Statistical methods in development of nanoemulsions have been used by Alzorqi et al. [24]. They applied them in studies on obtaining of palm-olein based nanoemulsions by using ultrasounds technique. The influence of independent variables such as water content, oil/surfactant ratio, ultrasonic power, irradiation time and combinations of these parameters on droplets size, polydispersity index and viscosity was studied. Authors applied central composite design. Based on response surface methodology technique it was possible to determine the strict values of independent variables that affected specific values of output parameters.
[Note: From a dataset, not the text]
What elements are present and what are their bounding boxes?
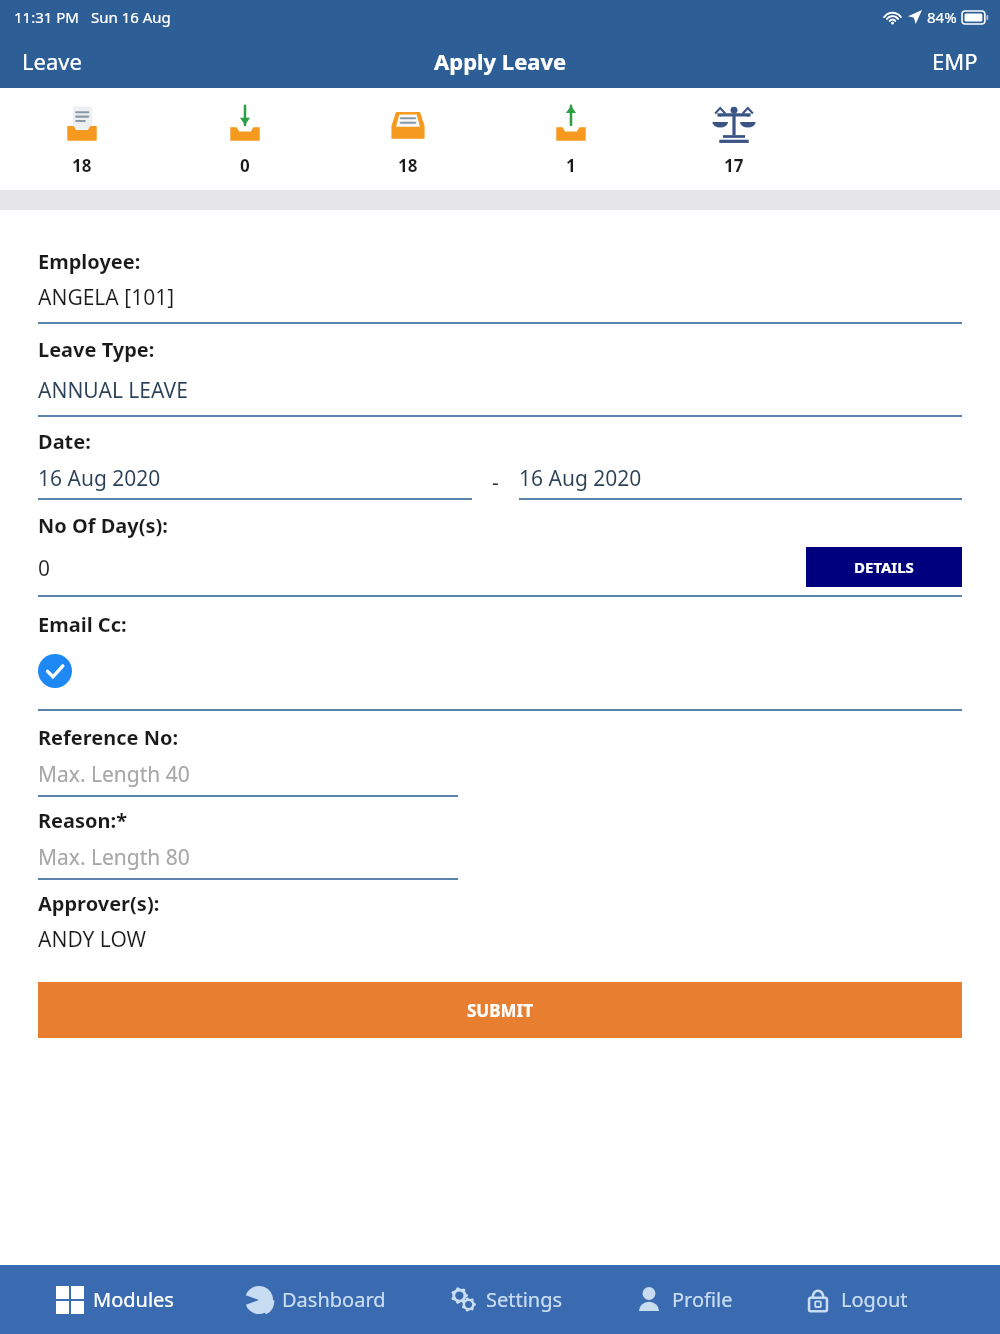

Tan et al. [25] applied Box–Behnken design and response surface methodology in order to study sterically stabilized nanodispersions of curcumin. It has been demonstrated that few minutes of ultrasonication allow obtaining narrow particles size distribution. Their stability is affected by HLB value of surfactants used in the formulations.

Conclusion

For the specific values or variation ranges of selected process parameters, on the basis of regression trees, a prediction of the average particle size, PDI and the viscosity of nanoemulsions was performed. Data obtained in the course of the experiments (26–29) fit the values which were predicted during the C&RT analysis. This means that the model properly fitted and one may rely upon it. Moreover, the properties of the analyzed nanoemulsions, such as the average droplet size [d (nm)] and polydispersity index (PDI) were almost unchanged after 60 days of storage, which means that the obtained formulations can be characterized by long-term stability. Uniform products may be obtained using polysorbate 80 or decyl glucoside as the emulsifier. However, in the case of the natural surfactant, a lower surfactant concentration and lower ultrasound power were required to obtain nanoemulsions with the optimal physicochemical properties.

This research did not receive any specific grant from funding agencies in the public, commercial, or not-for-profit sectors.